--- START ---
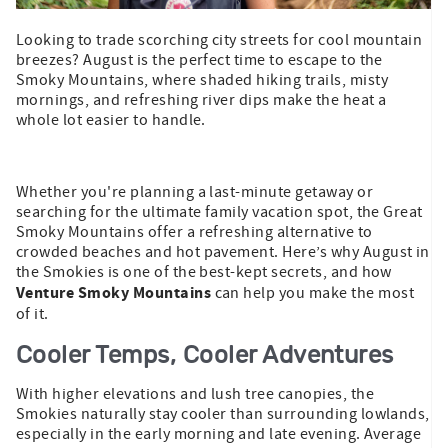
Looking to trade scorching city streets for cool mountain
breezes? August is the perfect time to escape to the
Smoky Mountains, where shaded hiking trails, misty
mornings, and refreshing river dips make the heat a
whole lot easier to handle.
Whether you're planning a last-minute getaway or
searching for the ultimate family vacation spot, the Great
Smoky Mountains offer a refreshing alternative to
crowded beaches and hot pavement. Here’s why August in
the Smokies is one of the best-kept secrets, and how
Venture Smoky Mountains
can help you make the most
of it.
Cooler Temps, Cooler Adventures
With higher elevations and lush tree canopies, the
Smokies naturally stay cooler than surrounding lowlands,
especially in the early morning and late evening. Average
--- END ---
## Activity
In the listing above, take the line containing "crowded beaches and" as the start and write out every line through the last one exactly, with nothing added.

## Output
crowded beaches and hot pavement. Here’s why August in
the Smokies is one of the best-kept secrets, and how
Venture Smoky Mountains
can help you make the most
of it.
Cooler Temps, Cooler Adventures
With higher elevations and lush tree canopies, the
Smokies naturally stay cooler than surrounding lowlands,
especially in the early morning and late evening. Average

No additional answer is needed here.